The operationalization of constitutional principles into task-specific rubrics is methodological work that requires both deep understanding of the principles and deep understanding of the specific task domain. A rubric for evaluating constitutional alignment in clinical advice responses must be developed differently from a rubric for evaluating constitutional alignment in responses to legal questions or in responses to requests for persuasive writing.

This operationalization work cannot be outsourced to the evaluators themselves. It requires collaborative rubric development between the lab's alignment researchers who understand the constitutional framework and the training data vendor's methodology team who understand how to translate abstract principles into measurable evaluation criteria.

The Calibration Requirement for Value-Laden Tasks

IRR is harder to achieve on constitutional evaluation tasks than on factual accuracy tasks, for principled reasons. When evaluators are asked to make judgments about competing values, genuine value disagreements among evaluators will produce lower kappa scores even when all evaluators are performing the task carefully and in good faith.

This creates a methodological challenge: some disagreement in constitutional evaluations reflects genuine moral disagreement rather than rubric misapplication or evaluator error. The appropriate response is not to force agreement through rubric tightening — forcing agreement on genuinely contested value questions produces false signal that misrepresents the underlying diversity of human moral judgment.

The appropriate response is to distinguish, in the calibration process, between disagreements that reflect rubric ambiguity and disagreements that reflect genuine value diversity. Rubric ambiguity disagreements should be resolved through rubric clarification. Value diversity disagreements should be preserved in the training data as a signal — with appropriate metadata flagging — rather than collapsed into an artificial consensus.

Security Requirements for CAI Training Data

Constitutional AI training data has security requirements beyond standard RLHF data. The evaluation rubrics that operationalize Anthropic's constitutional principles represent proprietary alignment methodology. The patterns of evaluator disagreement in CAI evaluation reveal information about where the constitutional framework produces ambiguous guidance. Both are competitively sensitive.

A vendor that holds CAI evaluation rubrics in a shared infrastructure environment with data from competing labs creates a specific risk: that the methodology Anthropic has developed for aligning Claude's behavior could be exposed to competitors through a security breach. This is not a hypothetical risk — it is exactly what the Mercor breach demonstrated was possible.

CAI training data should be held in an architecture where the rubrics, the evaluation data, and the evaluator-level signals are all stored in a client-isolated environment with access controls that prevent any cross-client exposure.
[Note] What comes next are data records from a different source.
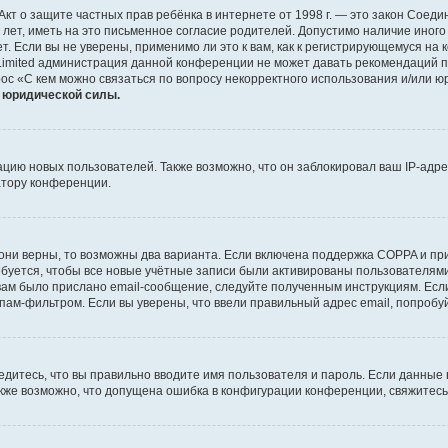
 или Акт о защите частных прав ребёнка в интернете от 1998 г. — это закон Со
т, иметь на это письменное согласие родителей. Допустимо наличие иного
 Если вы не уверены, применимо ли это к вам, как к регистрирующемуся на 
Limited администрация данной конференции не может давать рекомендаций 
ос «С кем можно связаться по вопросу некорректного использования и/или ю
т юридической силы.
ию новых пользователей. Также возможно, что он заблокировал ваш IP-адре
атору конференции.
они верны, то возможны два варианта. Если включена поддержка COPPA и при 
уется, чтобы все новые учётные записи были активированы пользователями
ам было прислано email-сообщение, следуйте полученным инструкциям. Если
пам-фильтром. Если вы уверены, что ввели правильный адрес email, попробу
едитесь, что вы правильно вводите имя пользователя и пароль. Если данные
Также возможно, что допущена ошибка в конфигурации конференции, свяжитес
The vendor should not have the ability to use insights from one lab's CAI evaluation data to inform rubric development for another lab — even indirectly, even in aggregate form.

What a CAI-Ready Training Data Vendor Looks Like

The requirements are specific and demanding. The vendor must have the methodology capability to translate constitutional principles into task-specific evaluation rubrics in collaboration with Anthropic's alignment team. It must have the evaluator management infrastructure to run the calibration sessions required to achieve acceptable IRR on value-laden comparative tasks. It must have the data architecture to preserve principled evaluator disagreements as signal rather than suppressing them as noise. And it must have the security architecture to hold CAI training data in isolation from every other client relationship.

Most of these requirements are not met by the current vendor market — not because the technical capabilities do not exist, but because the market has not historically been asked to meet them. Labs that care about the quality of their constitutional alignment training data should be asking whether their vendor meets these requirements, and should be willing to change vendors if the answer is no.